Church’s sacred items to remain with oratory


Where do tabernacles, Stations of the Cross and statues go when a church closes?

“Once an object is blessed and is used for the sacred liturgy, it can never be used for anything else, especially for secular or profane use,” said Father Brent Lingle, director of worship and director of pastoral planning for the diocese.

He continued, “Many of the items are not only of great monetary value but hold special significance in the life of a parish and in the parish’s liturgical life. Ideally some of these sacred items could be used in the parish or parishes that the people from the closed parish now attend, allowing them to value the past, while living in the new parish realities.”

The Ministry 2025 plan proposes that 40 churches will go to oratory status. However, since these church buildings are proposed to go to oratory status, they will retain all of their sacred items, Father Lingle clarified.

“When Masses or other liturgical events take place in the oratory, they would need those items for use during the liturgy,” he said. “The only time sacred items are removed from the church is when the building itself is closed.”

When a parish closes, the pastor is responsible to make sure that an inventory of the sacred items is completed.

“He (the pastor) coordinates this with the director of worship for the diocese and may be assisted by him and others appointed for that task,” said Father Lingle. “Once an item is blessed and used in the sacred liturgy it cannot be sold, as that is a serious sin. It is our practice to see that the items are donated to other parishes or placed in the archives of the diocese for future use. We also try to place some of those items in mission territories.”

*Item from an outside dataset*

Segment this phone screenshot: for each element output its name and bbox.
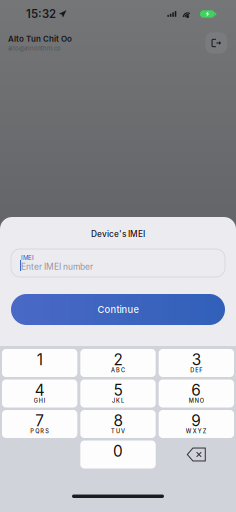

In the instance the parish receiving the sacred items wishes to make a donation, which is different than a sale, “the money from the donation would go back to the receiving parish responsible for the closed church,” said Father Lingle.

Policy on Sacred Patrimony

A Policy on Sacred Patrimony was approved and promulgated for the Diocese of Sioux City on Oct. 26, 2015, by Bishop Walker Nickless, Father Lingle and Deacon David Lopez, chancellor.

According to the policy, “The care of sacred items that belong to the parishes of the Diocese of Sioux City is an important task that the Bishop of the Diocese of Sioux City shares with the pastors of the diocese. Once an item is purchased or donated for sacred use it must be perpetually cared for.”

Within the policy, there are guiding principles that will assist in establishing a procedure for removing the sacred items from a closed church/parish. The policy states, “The pastor or his delegate are to make a record of the final disposition of each item on the inventory.”

There is a list of five principles and procedures to be followed when it becomes necessary to close a church within the diocese.

Sacred items

Many churches in the diocese have received items from churches that have closed.3-24Min2025St. Joes LeMars

Le Mars All Saints Parish – St. Joseph Church has items from two closed churches: Neptune St. Joseph and Merrill Assumption.

The Stations of the Cross from Neptune are now in the body of St. Joseph’s. The tabernacle and crucifix from Neptune are now in the chapel at St. Joseph’s.

A Tapestry of Mary, Mother of God, from the church in Merrill is now in the parish hall of St. Joseph’s and the Stations of the Cross are now in the chapel.

“It means a lot to parishioners to continue to have items from their churches used, especially in a site where they can continue to still see them and to be part of their use,” said Father Kevin Richter, pastor of All Saints Parish in Le Mars. “The people feel a deep connection to each of these items, and it gives them a feeling of ‘being at home’ when they see them being used here.”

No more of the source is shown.